Sunday, March 27, 2016

Electromagnetically Shrunken Quarters

Electromagnetically Shrunken Quarters

The man at the carnival held out a minuscule coin.

"What I've got here," he said, "is the product of magic... dangerous and bright magic at that."

We peered at the coin and then raised an eyebrow.

"Actually, it looks like the product of electromagnetic forming."

What could the man say after that? Not much really, so we went on to explain the process just as we'll explain it to you.

When you were a wee geek, you probably took a coil of wire and wrapped it around a nail. You hooked up each end of the wire to a little 9v battery and then using the resulting electromagnet to pick up paper clips. Well, electromagnetic forming is the same basic concept except blown up to Tesla-like proportions (well, more of a byproduct of Faraday to be precise).

In a nutshell, electromagnetic forming is the result of cranking some scary high energy through a coil wrapped around a conductor. The coil gains a wicked magnetic field that's changing quite rapidly and imparts a magnetic field to the conductor via the "magic" of electromagnetic induction. The thing is that these two magnetic fields repel each other in a very violent way. If the power is sufficient and the experiment controlled, the coil explodes and the metal in the conductor is compressed.

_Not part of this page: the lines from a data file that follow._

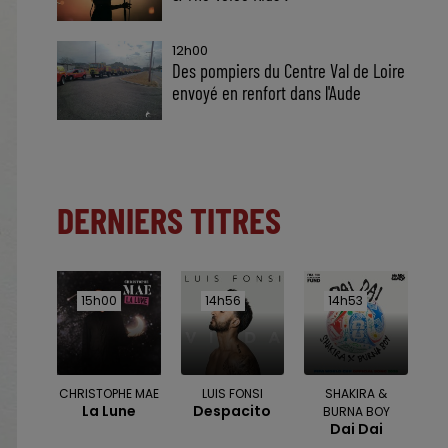
12h00
Des pompiers du Centre Val de Loire
envoyé en renfort dans l'Aude
DERNIERS TITRES
15h00
15h00
14h56
14h56
14h53
14h53
CHRISTOPHE MAE
LUIS FONSI
SHAKIRA &
La Lune
Despacito
BURNA BOY
Dai Dai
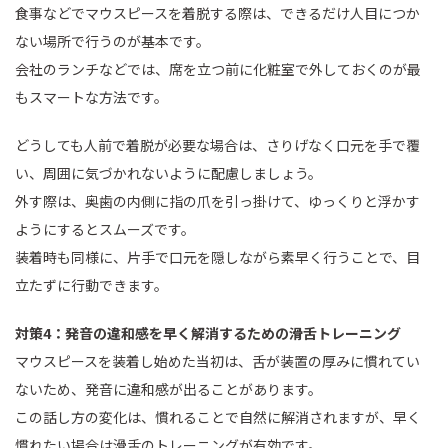
食事などでマウスピースを着脱する際は、できるだけ人目につか
ない場所で行うのが基本です。
会社のランチなどでは、席を立つ前に化粧室で外しておくのが最
もスマートな方法です。
どうしても人前で着脱が必要な場合は、さりげなく口元を手で覆
い、周囲に気づかれないように配慮しましょう。
外す際は、奥歯の内側に指の爪を引っ掛けて、ゆっくりと浮かす
ようにするとスムーズです。
装着時も同様に、片手で口元を隠しながら素早く行うことで、目
立たずに行動できます。
対策4：発音の違和感を早く解消するための滑舌トレーニング
マウスピースを装着し始めた当初は、舌が装置の厚みに慣れてい
ないため、発音に違和感が出ることがあります。
この話し方の変化は、慣れることで自然に解消されますが、早く
慣れたい場合は滑舌のトレーニングが有効です。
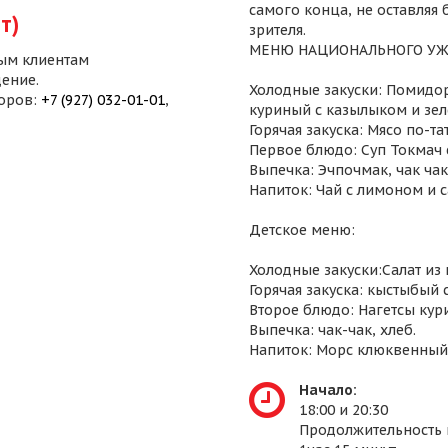
самого конца, не оставляя
т)
зрителя.
МЕНЮ НАЦИОНАЛЬНОГО УЖ
ым клиентам
ение.
Холодные закуски: Помидор
воров:
+7 (927) 032-01-01
,
куриный с казылыком и зел
Горячая закуска: Мясо по-т
Первое блюдо: Суп Токмач 
Выпечка: Эчпочмак, чак чак,
Напиток: Чай с лимоном и 
Детское меню:
Холодные закуски:Салат из
Горячая закуска: кыстыбый 
Второе блюдо: Нагетсы кур
Выпечка: чак-чак, хлеб.
Напиток: Морс клюквенный
Начало:
18:00 и 20:30
Продолжительность 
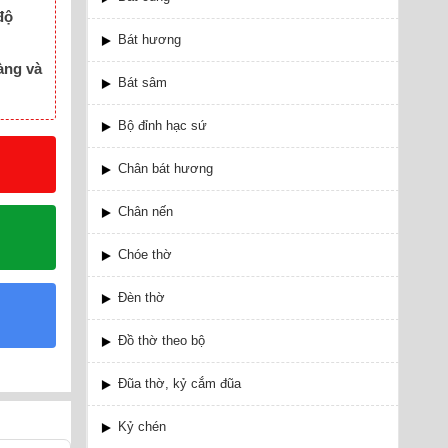
độ
Bát hương
àng và
Bát sâm
Bộ đỉnh hạc sứ
Chân bát hương
Chân nến
Chóe thờ
Đèn thờ
Đồ thờ theo bộ
Đũa thờ, kỷ cắm đũa
Kỷ chén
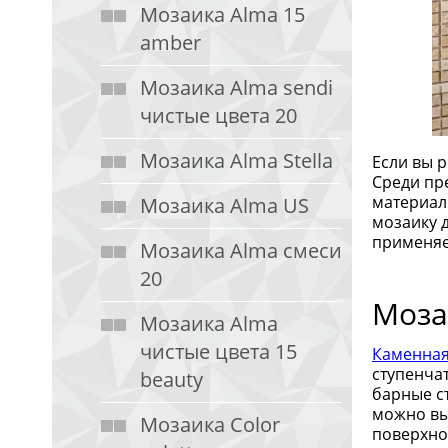
Мозаика Alma 15
amber
Мозаика Alma sendi
чистые цвета 20
Мозаика Alma Stella
Если вы 
Среди пр
материал
Мозаика Alma US
мозаику 
применяе
Мозаика Alma смеси
20
Моза
Мозаика Alma
чистые цвета 15
Каменная
ступенча
beauty
барные с
можно вы
Мозаика Color
поверхно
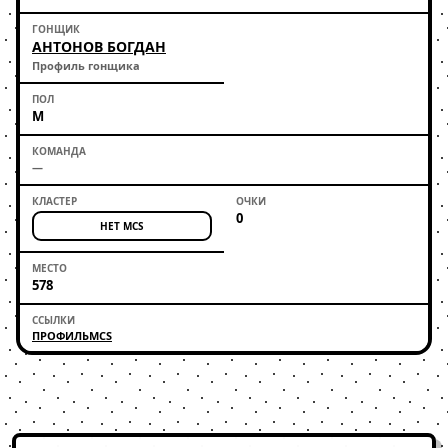
АНТОНОВ БОГДАН
Профиль гонщика
М
—
0
НЕТ MCS
578
ПРОФИЛЬ
MCS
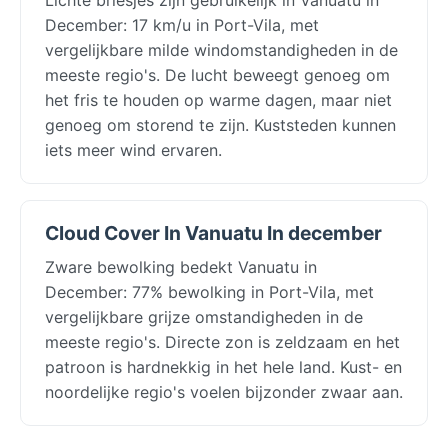
December: 17 km/u in Port-Vila, met
vergelijkbare milde windomstandigheden in de
meeste regio's. De lucht beweegt genoeg om
het fris te houden op warme dagen, maar niet
genoeg om storend te zijn. Kuststeden kunnen
iets meer wind ervaren.
Cloud Cover In Vanuatu In december
Zware bewolking bedekt Vanuatu in
December: 77% bewolking in Port-Vila, met
vergelijkbare grijze omstandigheden in de
meeste regio's. Directe zon is zeldzaam en het
patroon is hardnekkig in het hele land. Kust- en
noordelijke regio's voelen bijzonder zwaar aan.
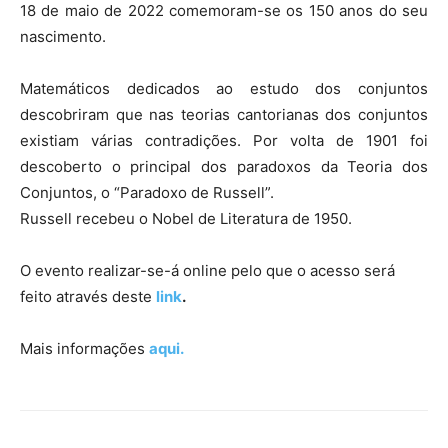
18 de maio de 2022 comemoram-se os 150 anos do seu
nascimento.
Matemáticos dedicados ao estudo dos conjuntos
descobriram que nas teorias cantorianas dos conjuntos
existiam várias contradições. Por volta de 1901 foi
descoberto o principal dos paradoxos da Teoria dos
Conjuntos, o “Paradoxo de Russell”.
Russell recebeu o Nobel de Literatura de 1950.
O evento realizar-se-á online pelo que o acesso será
feito através deste
link
.
Mais informações
aqui.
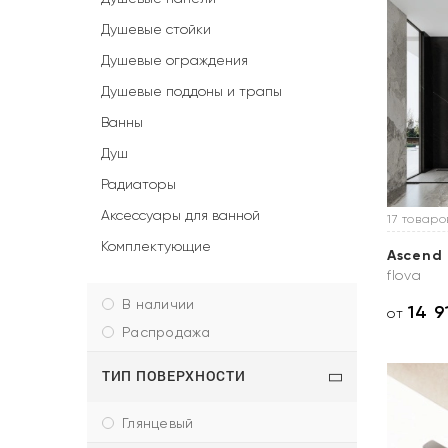
Душевые стойки
Душевые ограждения
Душевые поддоны и трапы
Ванны
Душ
Радиаторы
Аксессуары для ванной
17 товаро
Комплектующие
Ascend
flova
в наличии
14 9
от
распродажа
ТИП ПОВЕРХНОСТИ
глянцевый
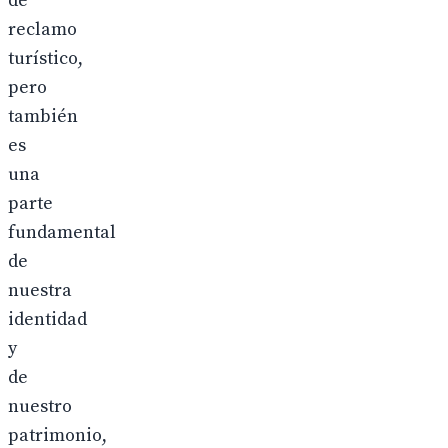
de
reclamo
turístico,
pero
también
es
una
parte
fundamental
de
nuestra
identidad
y
de
nuestro
patrimonio,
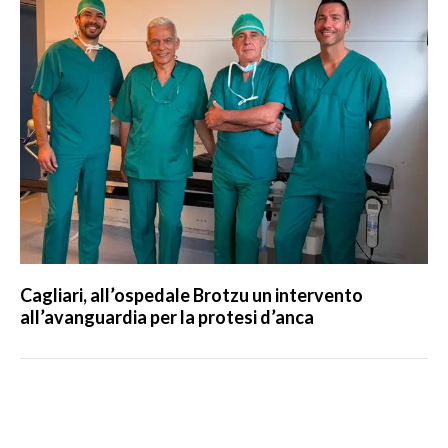
Cagliari, all’ospedale Brotzu un intervento
all’avanguardia per la protesi d’anca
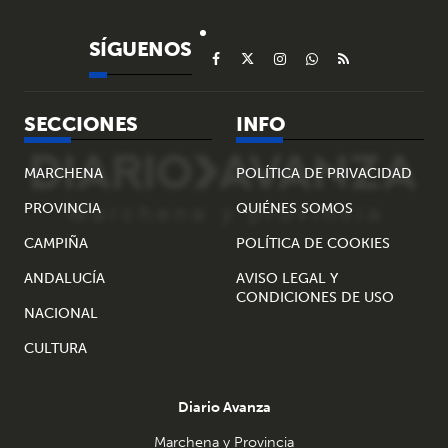
SÍGUENOS
SECCIONES
INFO
MARCHENA
POLÍTICA DE PRIVACIDAD
PROVINCIA
QUIÉNES SOMOS
CAMPIÑA
POLÍTICA DE COOKIES
ANDALUCÍA
AVISO LEGAL Y
CONDICIONES DE USO
NACIONAL
CULTURA
Diario Avanza
Marchena y Provincia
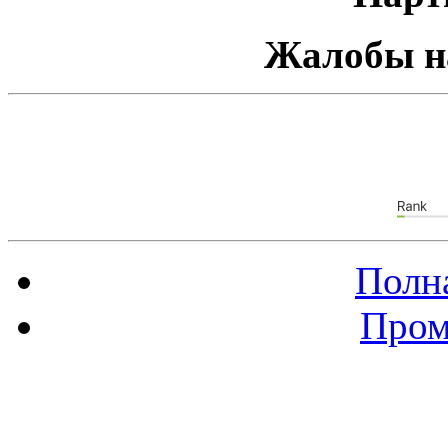
Жалобы н
Полна
Пром
Баннер 88х31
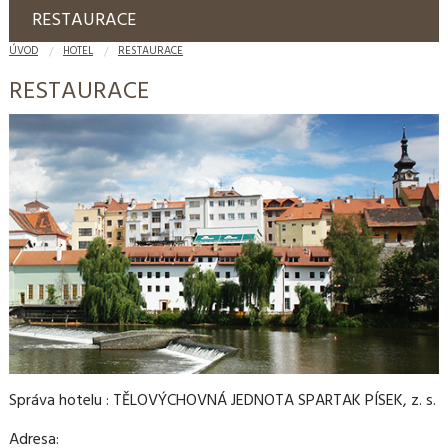
RESTAURACE
ÚVOD
HOTEL
RESTAURACE
RESTAURACE
Správa hotelu : TĚLOVÝCHOVNÁ JEDNOTA SPARTAK PÍSEK, z. s.
Adresa:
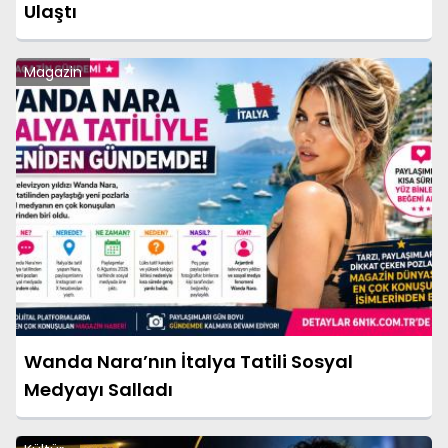
Ulaştı
Magazin
Wanda Nara’nın İtalya Tatili Sosyal
Medyayı Salladı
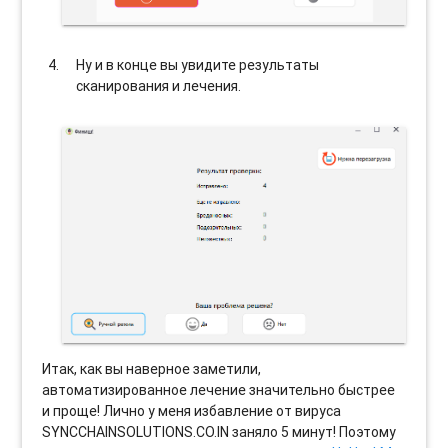
Ну и в конце вы увидите результаты
сканирования и лечения.
Итак, как вы наверное заметили,
автоматизированное лечение значительно быстрее
и проще! Лично у меня избавление от вируса
SYNCCHAINSOLUTIONS.CO.IN заняло 5 минут! Поэтому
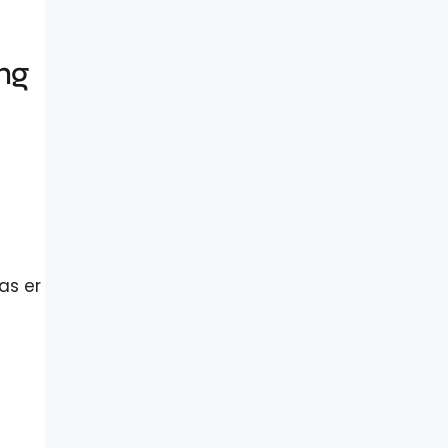
ng
as er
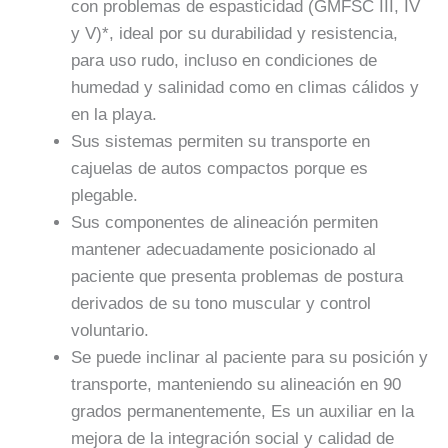
con problemas de espasticidad (GMFSC III, IV
y V)*, ideal por su durabilidad y resistencia,
para uso rudo, incluso en condiciones de
humedad y salinidad como en climas cálidos y
en la playa.
Sus sistemas permiten su transporte en
cajuelas de autos compactos porque es
plegable.
Sus componentes de alineación permiten
mantener adecuadamente posicionado al
paciente que presenta problemas de postura
derivados de su tono muscular y control
voluntario.
Se puede inclinar al paciente para su posición y
transporte, manteniendo su alineación en 90
grados permanentemente, Es un auxiliar en la
mejora de la integración social y calidad de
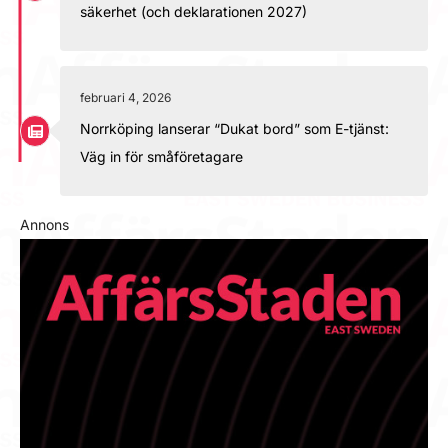
säkerhet (och deklarationen 2027)
februari 4, 2026
Norrköping lanserar “Dukat bord” som E-tjänst:
Väg in för småföretagare
Annons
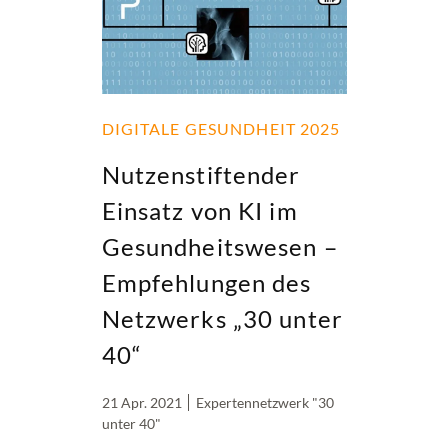
DIGITALE GESUNDHEIT 2025
Nutzenstiftender
Einsatz von KI im
Gesundheitswesen –
Empfehlungen des
Netzwerks „30 unter
40“
21 Apr. 2021
Expertennetzwerk "30
unter 40"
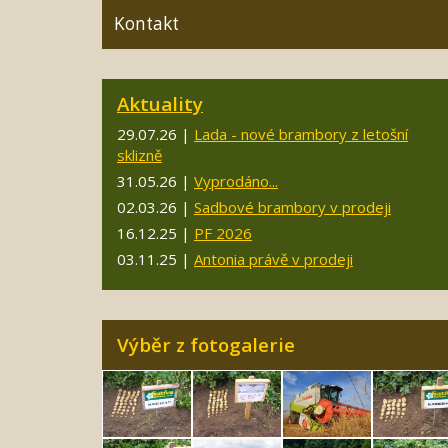
Kontakt
Aktuality
29.07.26 |
Lada - nové brambory z letošní
sklizně
31.05.26 |
Vyprodáno...
02.03.26 |
Sadbové brambory v prodeji
16.12.25 |
PF 2026
03.11.25 |
Antonia právě v prodeji
Výběr z fotogalerie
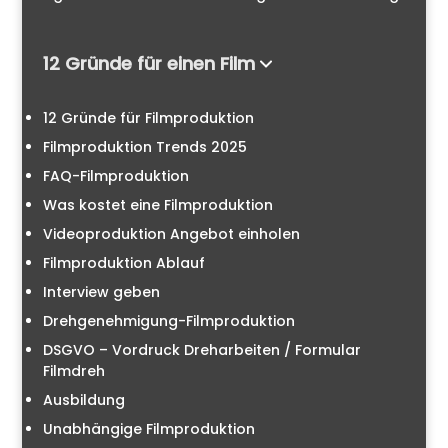
12 Gründe für einen Film
12 Gründe für Filmproduktion
Filmproduktion Trends 2025
FAQ-Filmproduktion
Was kostet eine Filmproduktion
Videoproduktion Angebot einholen
Filmproduktion Ablauf
Interview geben
Drehgenehmigung-Filmproduktion
DSGVO – Vordruck Dreharbeiten / Formular
Filmdreh
Ausbildung
Unabhängige Filmproduktion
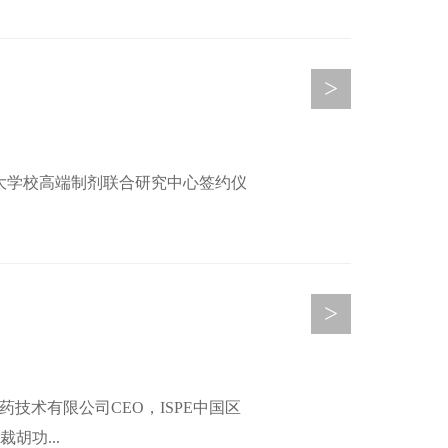
>
浙大学校高端制剂联合研究中心签约仪
>
药技术有限公司CEO，ISPE中国区
胡功...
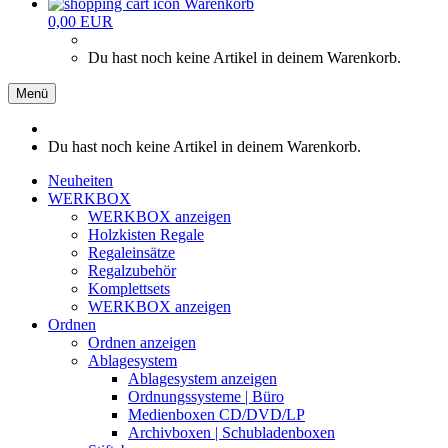
Warenkorb
0,00 EUR
Du hast noch keine Artikel in deinem Warenkorb.
Menü
Du hast noch keine Artikel in deinem Warenkorb.
Neuheiten
WERKBOX
WERKBOX anzeigen
Holzkisten Regale
Regaleinsätze
Regalzubehör
Komplettsets
WERKBOX anzeigen
Ordnen
Ordnen anzeigen
Ablagesystem
Ablagesystem anzeigen
Ordnungssysteme | Büro
Medienboxen CD/DVD/LP
Archivboxen | Schubladenboxen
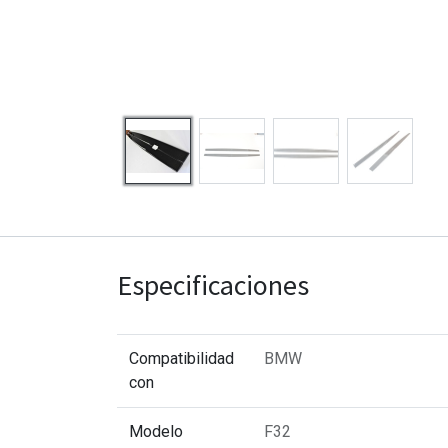
Especificaciones
Compatibilidad
BMW
con
Modelo
F32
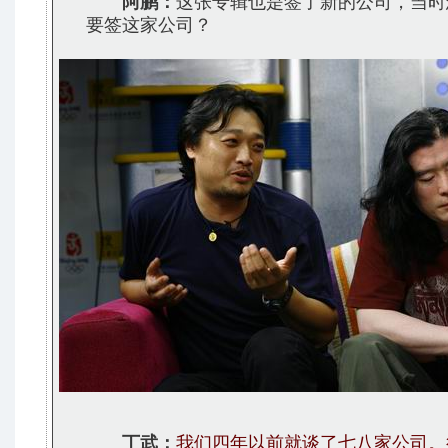
阿鹏：
这张专辑也是签了新的公司，当时
要签这家公司？
丁武：
我们四年以前就谈了七八家公司。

This all happens in less than 1/100th of a second. A dangerous and bright magic indeed!

Product Specifications

•Real quarters zapped by 6,000 volts at 100,000 amperes

•The process takes less than 1/100th of a second

•Size: About diameter of a dime but twice as thick

•Yes, it's totally legal. Destroying money is only a crime if done with fraudulent

intent. This is just fun science.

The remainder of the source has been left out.